Она поняла еще меньше и подняла голову в недоумении.
- Луиза бунтует. Может, ты ее урезонишь? - попросил он со знакомой уже ей детской интонацией и пошел к себе: разговор происходил в ее номере, они встретились в коридоре, а он, вопреки обыкновению, не пошел в соседнюю комнату.
Она пошла к Луизе, постучала. Та ответила не сразу, но пригласила войти. Когда Рене вошла, она сидела спиной к ней в глубине комнаты и вчитывалась в какую-то книгу. Свет от лампы падал на нее, и Рене увидела, что это немецкий путеводитель по Японии. Тут и Луиза поняла, что совершила оплошность: самой большой тайной, которую скрывали жильцы этой гостиницы, было место их будущей работы. К гневу, испытываемому ею до этого, прибавилась новая досада, она рывком засунула книгу под подушку, подальше от глаз непрошеной гостьи, и стала во весь рост, пряча взгляд, мечущий молнии. Речь ее, прежде рваная и обрывистая, которую Рене понимала с трудом, да и Пауль вынужден был прислушиваться, чтобы разобрать богемную берлинскую скороговорку,- стала необычайно четкой.
- Вы завтракать идете? Я сегодня пропущу. Идите с Паулем! - и резко отвернулась: глаза ее сверкнули и налились слезами, а некрасивое неправильное лицо набухло и покрупнело еще больше - она была близка к истерике.
Ни о каком завтраке не было и речи, Рене не за этим шла сюда, но поневоле ретировалась:
- Встретимся тогда за обедом.- День был воскресный...
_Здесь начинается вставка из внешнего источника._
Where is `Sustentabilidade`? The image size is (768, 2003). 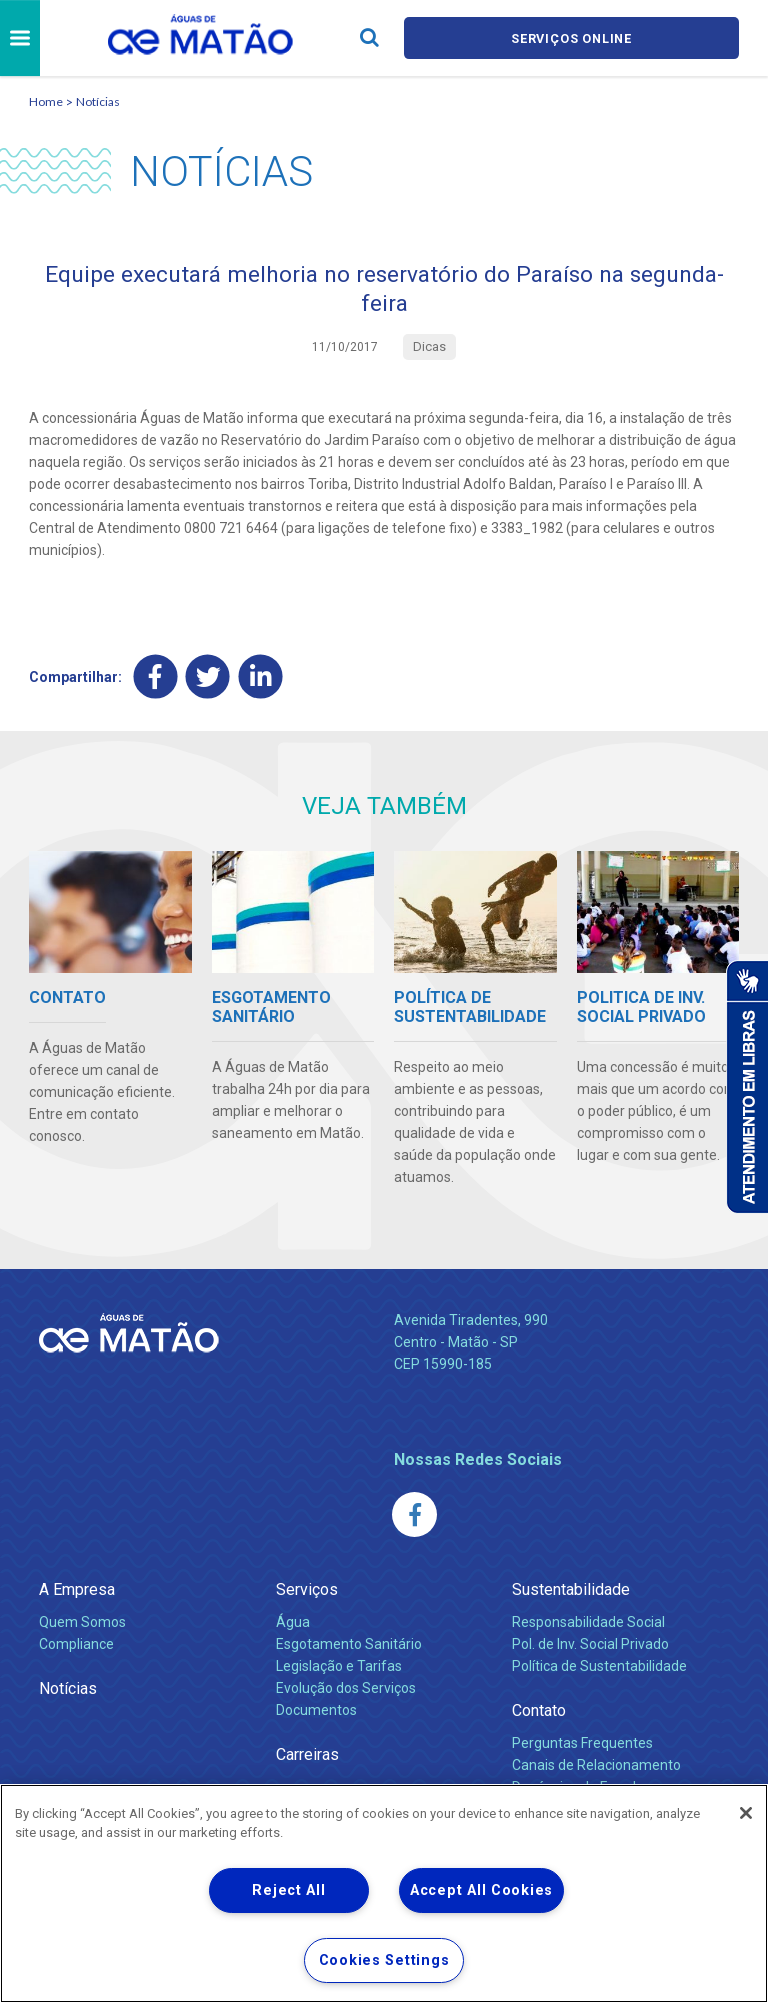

Она засела у себя в номере, раздумывая над тем, что происходит у нее на глазах и не находя в нем смысла. Через некоторое время она пошла за чем-то в администрацию и как нарочно столкнулась на лестничной площадке с женщиной, вышедшей из комнаты Пауля. Женщина эта, рослая, даже дородная, из тех, кого она причисляла к русским красавицам, глянула на нее со стеснительной улыбкой и прошла мимо, а за ней в двери показался задержавшийся на миг Пауль. Увидев Рене, он удивился, решил, что она за ним шпионит. Она же боялась именно того, что он ее в этом заподозрит - и всем своим отчаянным видом и взглядом показала, что попала сюда совершенно случайно. Он усмехнулся, пошел за женщиной далее, а Рене как в столбняке отправилась к администратору, с трудом припоминая на ходу, зачем он ей вдруг понадобился...
Пауль позже зашел к ней.
- Это моя жена, Кэт. Я советский гражданин, и это моя законная супруга. По субботам она ко мне приезжает. Ночевать-то я тут должен... Она все понимает, а Луиза бастует. Женщины требуют своего, но мы не можем жить как все, нормально... А у Луизы еще и не все в порядке с нервами... В такой степени, что я не знаю, ехать ли нам вместе или нет. Там такое непозволительно... Вы когда кончаете учиться?
- Через полтора месяца.
- Нет, мне это не подходит. Я скоро уезжаю. Вы извините, если я не попрощаюсь с вами, все зависит от случая. Давайте руку, Кэт. Может, еще увидимся...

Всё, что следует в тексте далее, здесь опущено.